● **Aim of the exercise**:
Whenever a line in the records below holds the string "distance", copy it out.

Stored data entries

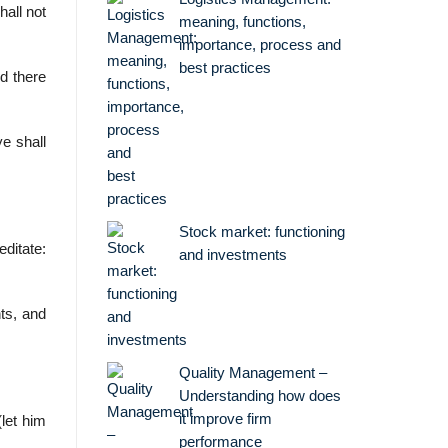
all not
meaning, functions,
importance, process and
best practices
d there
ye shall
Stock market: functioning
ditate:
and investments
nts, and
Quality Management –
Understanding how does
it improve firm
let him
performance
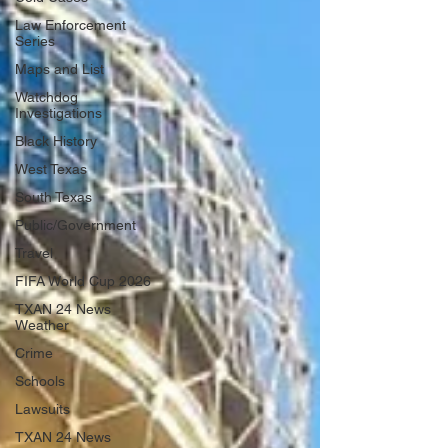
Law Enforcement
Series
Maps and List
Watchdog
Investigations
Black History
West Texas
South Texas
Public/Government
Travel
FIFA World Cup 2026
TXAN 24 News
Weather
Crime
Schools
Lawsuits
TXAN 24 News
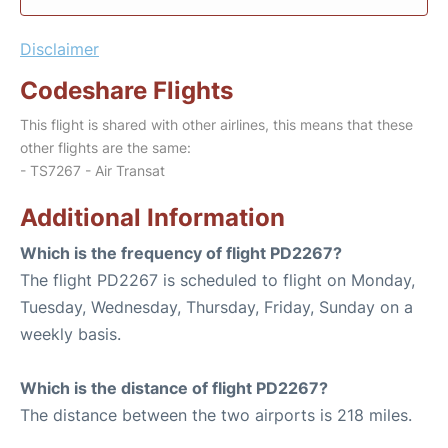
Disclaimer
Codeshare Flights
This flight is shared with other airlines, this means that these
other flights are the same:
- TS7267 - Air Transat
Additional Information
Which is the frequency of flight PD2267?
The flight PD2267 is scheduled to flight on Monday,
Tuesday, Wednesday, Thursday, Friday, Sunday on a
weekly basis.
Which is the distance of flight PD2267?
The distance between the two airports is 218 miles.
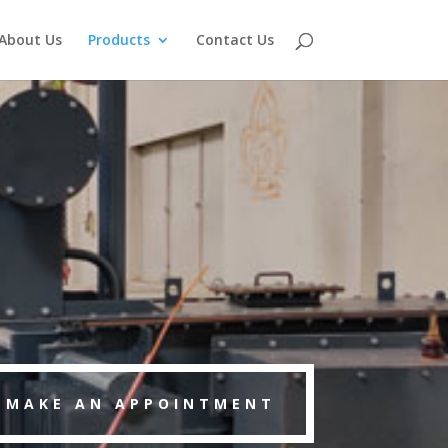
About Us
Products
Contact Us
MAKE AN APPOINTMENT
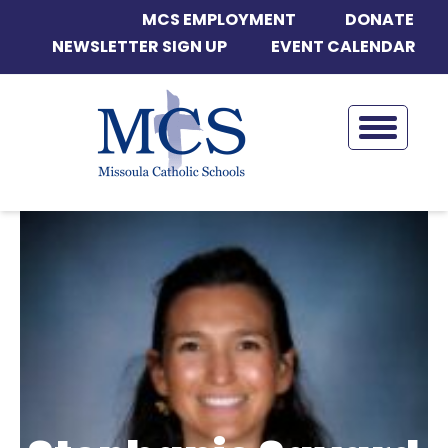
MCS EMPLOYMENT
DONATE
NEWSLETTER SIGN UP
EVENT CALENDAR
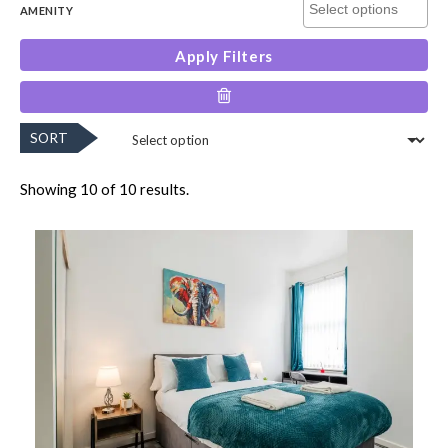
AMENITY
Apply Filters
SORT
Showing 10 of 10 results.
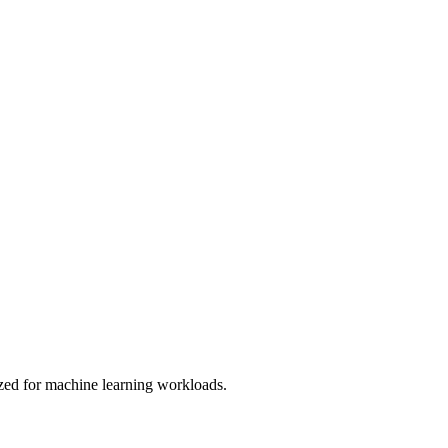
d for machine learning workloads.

● **Expected answer**:
Which is the distance of flight PD2267?
The distance between the two airports is 218 miles.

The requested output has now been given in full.